◆ Instructions to follow ◆
The records below need to be repeated exactly, with every picture left out.

Page-level text extractions
------------------------
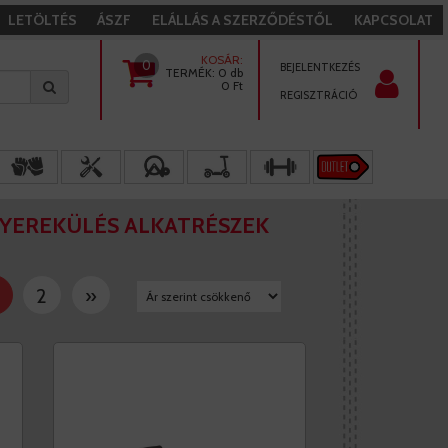
LETÖLTÉS
ÁSZF
ELÁLLÁS A SZERZŐDÉSTŐL
KAPCSOLAT
KOSÁR:
0
BEJELENTKEZÉS
TERMÉK:
0 db
0
Ft
REGISZTRÁCIÓ
YEREKÜLÉS ALKATRÉSZEK
2
»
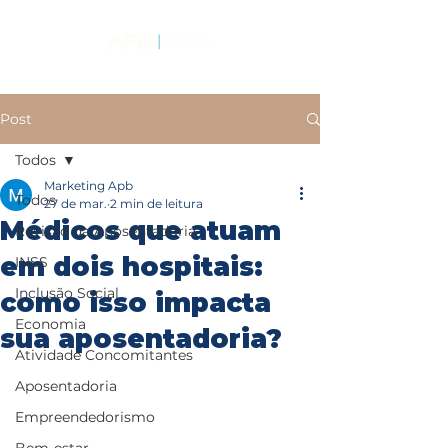
Post
Todos
Marketing Apb
Todos
27 de mar.
2 min de leitura
Médicos que atuam
Revisão da Aposentadoria
em dois hospitais:
INSS
Inclusão Social
como isso impacta
Economia
sua aposentadoria?
Atividade Concomitantes
Aposentadoria
Empreendedorismo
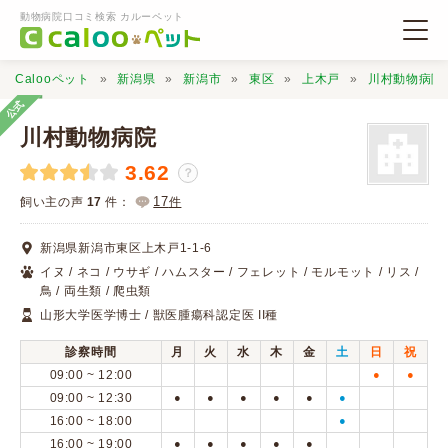
動物病院口コミ検索 カルーペット
Calooペット
新潟県
新潟市
東区
上木戸
川村動物病院
公式
川村動物病院
3.62
？
動物病院検索
17
飼い主の声
17
件：
件
新潟県新潟市東区上木戸1-1-6
口コミ検索
イヌ / ネコ / ウサギ / ハムスター / フェレット / モルモット / リス /
鳥 / 両生類 / 爬虫類
山形大学医学博士 / 獣医腫瘍科認定医 II種
Calooペットとは？
診察時間
月
火
水
木
金
土
日
祝
09:00 ~ 12:00
●
●
口コミ投稿
09:00 ~ 12:30
●
●
●
●
●
●
16:00 ~ 18:00
●
16:00 ~ 19:00
●
●
●
●
●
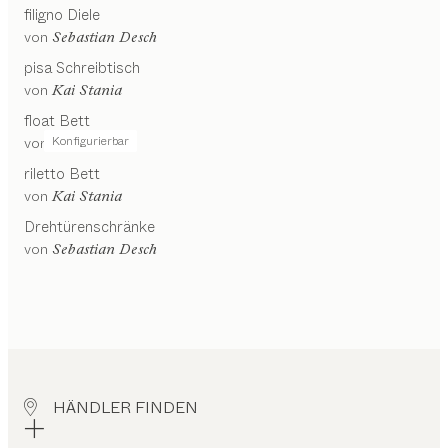
filigno
Diele
von
Sebastian Desch
pisa
Schreibtisch
von
Kai Stania
float
Bett
Konfigurierbar
von
Kai Stania
riletto
Bett
von
Kai Stania
Drehtürenschränke
von
Sebastian Desch
HÄNDLER FINDEN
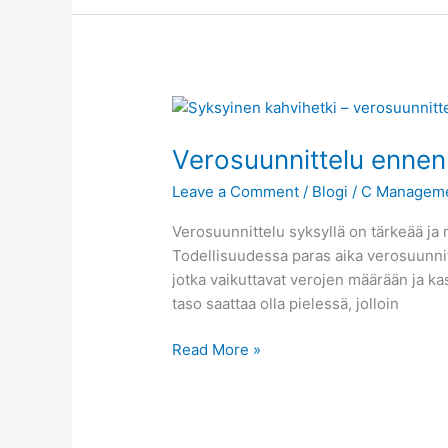
Verosuunnittelu
ennen
Verosuunnittelu ennen 
vuoden
loppua
Leave a Comment
/
Blogi
/
C Managem
–
näin
Verosuunnittelu syksyllä on tärkeää ja 
varmistat,
Todellisuudessa paras aika verosuunnitte
ettei
jotka vaikuttavat verojen määrään ja ka
tule
taso saattaa olla pielessä, jolloin
yllätyksiä
Read More »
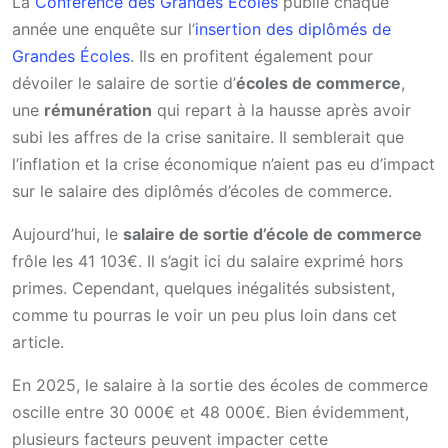
La
Conférence des Grandes Écoles
publie chaque
année une enquête sur l’
insertion des diplômés de
Grandes Écoles
. Ils en profitent également pour
dévoiler le salaire de sortie d’
écoles de commerce
,
une
rémunération
qui repart à la hausse après avoir
subi les affres de la crise sanitaire. Il semblerait que
l’inflation et la crise économique n’aient pas eu d’impact
sur le salaire des diplômés d’écoles de commerce.
Aujourd’hui, le
salaire de sortie d’école de commerce
frôle les 41 103€. Il s’agit ici du salaire exprimé hors
primes. Cependant, quelques inégalités subsistent,
comme tu pourras le voir un peu plus loin dans cet
article.
En 2025, le salaire à la sortie des écoles de commerce
oscille entre 30 000€ et 48 000€. Bien évidemment,
plusieurs facteurs peuvent impacter cette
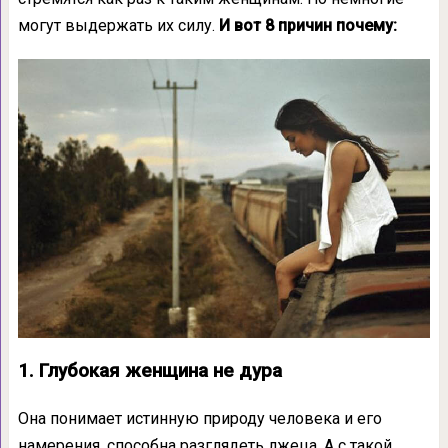
могут выдержать их силу.
И вот 8 причин почему:
1. Глубокая женщина не дура
Она понимает истинную природу человека и его
намерения, способна разглядеть лжеца. А с такой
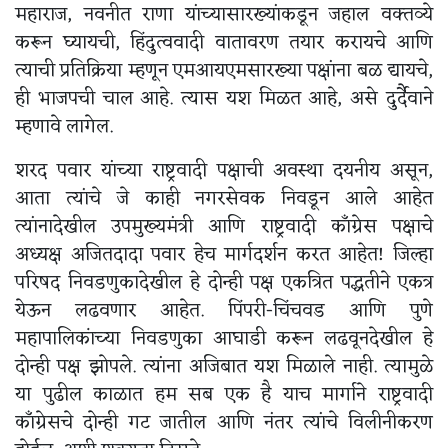
महाराज, नवनीत राणा यांच्यासारख्यांकडून जहाल वक्तव्ये
करून घ्यायची, हिंदुत्ववादी वातावरण तयार करायचे आणि
त्याची प्रतिक्रिया म्हणून एमआयएमसारख्या पक्षांना बळ द्यायचे,
ही भाजपची चाल आहे. त्यास यश मिळत आहे, असे दुर्दैवाने
म्हणावे लागेल.
शरद पवार यांच्या राष्ट्रवादी पक्षाची अवस्था दयनीय असून,
आता त्यांचे जे काही नगरसेवक निवडून आले आहेत
त्यांनादेखील उपमुख्यमंत्री आणि राष्ट्रवादी काँग्रेस पक्षाचे
अध्यक्ष अजितदादा पवार हेच मार्गदर्शन करत आहेत! जिल्हा
परिषद निवडणुकादेखील हे दोन्ही पक्ष एकत्रित पद्धतीने एकत्र
येऊन लढवणार आहेत. पिंपरी-चिंचवड आणि पुणे
महापालिकांच्या निवडणुका आघाडी करून लढवूनदेखील हे
दोन्ही पक्ष झोपले. त्यांना अजिबात यश मिळाले नाही. त्यामुळे
या पुढील काळात हम सब एक है याच मार्गाने राष्ट्रवादी
काँग्रेसचे दोन्ही गट जातील आणि नंतर त्यांचे विलीनीकरण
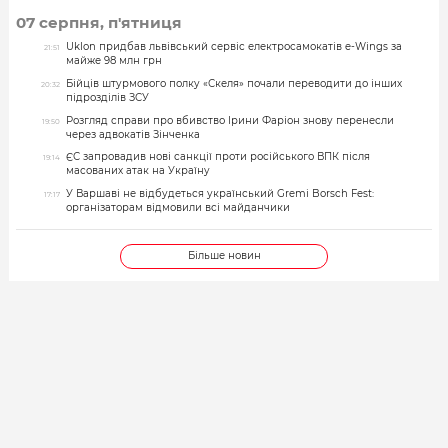
07 серпня, п'ятниця
Uklon придбав львівський сервіс електросамокатів e-Wings за
21:51
майже 98 млн грн
Бійців штурмового полку «Скеля» почали переводити до інших
20:32
підрозділів ЗСУ
Розгляд справи про вбивство Ірини Фаріон знову перенесли
19:50
через адвокатів Зінченка
ЄС запровадив нові санкції проти російського ВПК після
19:14
масованих атак на Україну
У Варшаві не відбудеться український Gremi Borsch Fest:
17:17
організаторам відмовили всі майданчики
Більше новин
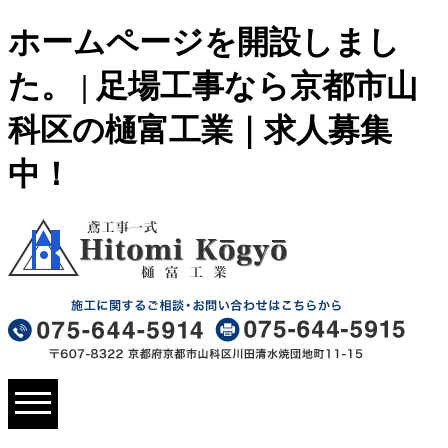
ホームページを開設しまし
た。 | 足場工事なら京都市山
科区の樋富工業｜求人募集
中！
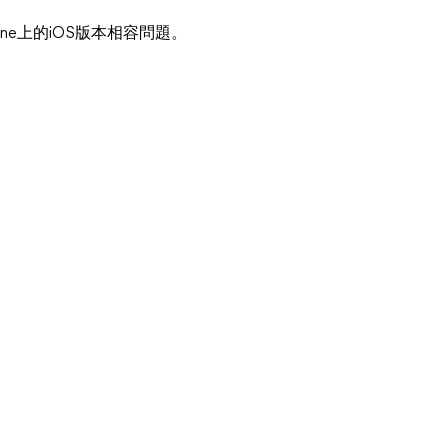
one上的iOS版本相容問題。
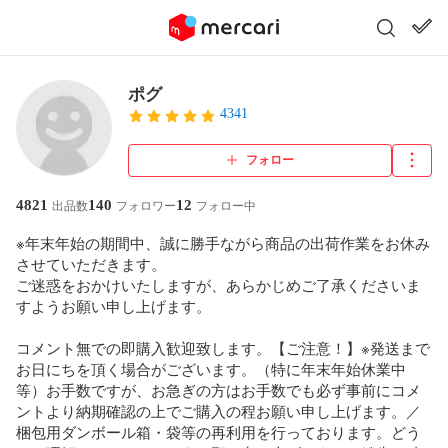
ポグ
4341
フォロー
4821
140
12
出品数
フォロワー
フォロー中
※年末年始の期間中、誠に勝手ながら商品の出荷作業をお休み
させていただきます。

ご迷惑をおかけいたしますが、あらかじめご了承くださいま
すようお願い申し上げます。

コメント無での即購入歓迎致します。【ご注意！】※発送まで
お日にちを頂く場合がございます。（特に年末年始休業中
等）お手数ですが、お急ぎの方はお手数でも必ず事前にコメ
ントより納期確認の上でご購入の程お願い申し上げます。／
梱包用ダンボール箱・袋等の再利用を行っております。どう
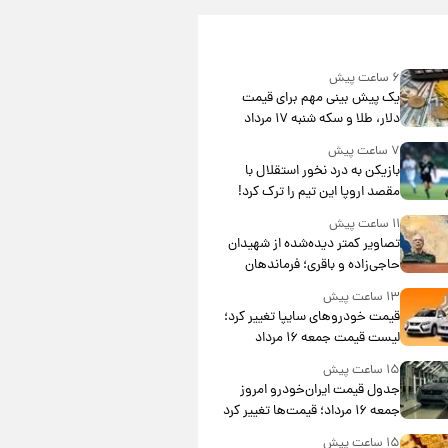
۶ ساعت پیش
یک پیش ‌بینی مهم برای قیمت
دلار، طلا و سکه شنبه ۱۷ مرداد
۱۴۰۵
۷ ساعت پیش
بازیکن به درد نخور استقلال با
مقصد اروپا این تیم را ترک کرد!
۱۱ ساعت پیش
تصاویر کمتر دیده‌شده از شهیدان
حاجی‌زاده و باقری؛ فرماندهان
شهید هوافضای ایران
۱۳ ساعت پیش
قیمت خودروهای سایپا تغییر کرد؛
لیست قیمت جمعه ۱۶ مرداد
منتشر شد
۱۵ ساعت پیش
جدول قیمت ایران‌خودرو امروز
جمعه ۱۶ مرداد؛ قیمت‌ها تغییر کرد
۱۵ ساعت پیش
------------------------
◆ Answer below ◆
LETÖLTÉS
ÁSZF
ELÁLLÁS A SZERZŐDÉSTŐL
KAPCSOLAT
KOSÁR:
0
BEJELENTKEZÉS
TERMÉK:
0 db
0
Ft
REGISZTRÁCIÓ
YEREKÜLÉS ALKATRÉSZEK
2
»
Post
Todos
Marketing Apb
Todos
27 de mar.
2 min de leitura
Médicos que atuam
Revisão da Aposentadoria
em dois hospitais:
INSS
Inclusão Social
como isso impacta
Economia
sua aposentadoria?
Atividade Concomitantes
Aposentadoria
Empreendedorismo
動物病院口コミ検索 カルーペット
Calooペット
新潟県
新潟市
東区
上木戸
川村動物病院
公式
川村動物病院
3.62
？
動物病院検索
17
飼い主の声
17
件：
件
新潟県新潟市東区上木戸1-1-6
口コミ検索
イヌ / ネコ / ウサギ / ハムスター / フェレット / モルモット / リス /
鳥 / 両生類 / 爬虫類
山形大学医学博士 / 獣医腫瘍科認定医 II種
Calooペットとは？
診察時間
月
火
水
木
金
土
日
祝
09:00 ~ 12:00
●
●
口コミ投稿
09:00 ~ 12:30
●
●
●
●
●
●
16:00 ~ 18:00
●
16:00 ~ 19:00
●
●
●
●
●
filigno
Diele
von
Sebastian Desch
pisa
Schreibtisch
von
Kai Stania
float
Bett
Konfigurierbar
von
Kai Stania
riletto
Bett
von
Kai Stania
Drehtürenschränke
von
Sebastian Desch
HÄNDLER FINDEN
Verosuunnittelu
ennen
Verosuunnittelu ennen 
vuoden
loppua
Leave a Comment
/
Blogi
/
C Managem
–
näin
Verosuunnittelu syksyllä on tärkeää ja 
varmistat,
Todellisuudessa paras aika verosuunnitte
ettei
jotka vaikuttavat verojen määrään ja ka
tule
taso saattaa olla pielessä, jolloin
yllätyksiä
Read More »
La
Conférence des Grandes Écoles
publie chaque
année une enquête sur l’
insertion des diplômés de
Grandes Écoles
. Ils en profitent également pour
dévoiler le salaire de sortie d’
écoles de commerce
,
une
rémunération
qui repart à la hausse après avoir
subi les affres de la crise sanitaire. Il semblerait que
l’inflation et la crise économique n’aient pas eu d’impact
sur le salaire des diplômés d’écoles de commerce.
Aujourd’hui, le
salaire de sortie d’école de commerce
frôle les 41 103€. Il s’agit ici du salaire exprimé hors
primes. Cependant, quelques inégalités subsistent,
comme tu pourras le voir un peu plus loin dans cet
article.
En 2025, le salaire à la sortie des écoles de commerce
oscille entre 30 000€ et 48 000€. Bien évidemment,
plusieurs facteurs peuvent impacter cette
могут выдержать их силу.
И вот 8 причин почему:
1. Глубокая женщина не дура
Она понимает истинную природу человека и его
намерения, способна разглядеть лжеца. А с такой
महाराज, नवनीत राणा यांच्यासारख्यांकडून जहाल वक्तव्ये
करून घ्यायची, हिंदुत्ववादी वातावरण तयार करायचे आणि
त्याची प्रतिक्रिया म्हणून एमआयएमसारख्या पक्षांना बळ द्यायचे,
ही भाजपची चाल आहे. त्यास यश मिळत आहे, असे दुर्दैवाने
म्हणावे लागेल.
शरद पवार यांच्या राष्ट्रवादी पक्षाची अवस्था दयनीय असून,
आता त्यांचे जे काही नगरसेवक निवडून आले आहेत
त्यांनादेखील उपमुख्यमंत्री आणि राष्ट्रवादी काँग्रेस पक्षाचे
अध्यक्ष अजितदादा पवार हेच मार्गदर्शन करत आहेत! जिल्हा
परिषद निवडणुकादेखील हे दोन्ही पक्ष एकत्रित पद्धतीने एकत्र
येऊन लढवणार आहेत. पिंपरी-चिंचवड आणि पुणे
महापालिकांच्या निवडणुका आघाडी करून लढवूनदेखील हे
दोन्ही पक्ष झोपले. त्यांना अजिबात यश मिळाले नाही. त्यामुळे
या पुढील काळात हम सब एक है याच मार्गाने राष्ट्रवादी
काँग्रेसचे दोन्ही गट जातील आणि नंतर त्यांचे विलीनीकरण
07 серпня, п'ятниця
Uklon придбав львівський сервіс електросамокатів e-Wings за
21:51
майже 98 млн грн
Бійців штурмового полку «Скеля» почали переводити до інших
20:32
підрозділів ЗСУ
Розгляд справи про вбивство Ірини Фаріон знову перенесли
19:50
через адвокатів Зінченка
ЄС запровадив нові санкції проти російського ВПК після
19:14
масованих атак на Україну
У Варшаві не відбудеться український Gremi Borsch Fest:
17:17
організаторам відмовили всі майданчики
Більше новин
ホームページを開設しまし
た。 | 足場工事なら京都市山
科区の樋富工業｜求人募集
中！
one上的iOS版本相容問題。
ポグ
4341
フォロー
4821
140
12
出品数
フォロワー
フォロー中
※年末年始の期間中、誠に勝手ながら商品の出荷作業をお休み
させていただきます。

ご迷惑をおかけいたしますが、あらかじめご了承くださいま
すようお願い申し上げます。

コメント無での即購入歓迎致します。【ご注意！】※発送まで
お日にちを頂く場合がございます。（特に年末年始休業中
等）お手数ですが、お急ぎの方はお手数でも必ず事前にコメ
ントより納期確認の上でご購入の程お願い申し上げます。／
梱包用ダンボール箱・袋等の再利用を行っております。どう
۶ ساعت پیش
یک پیش ‌بینی مهم برای قیمت
دلار، طلا و سکه شنبه ۱۷ مرداد
۱۴۰۵
۷ ساعت پیش
بازیکن به درد نخور استقلال با
مقصد اروپا این تیم را ترک کرد!
۱۱ ساعت پیش
تصاویر کمتر دیده‌شده از شهیدان
حاجی‌زاده و باقری؛ فرماندهان
شهید هوافضای ایران
۱۳ ساعت پیش
قیمت خودروهای سایپا تغییر کرد؛
لیست قیمت جمعه ۱۶ مرداد
منتشر شد
۱۵ ساعت پیش
جدول قیمت ایران‌خودرو امروز
جمعه ۱۶ مرداد؛ قیمت‌ها تغییر کرد
۱۵ ساعت پیش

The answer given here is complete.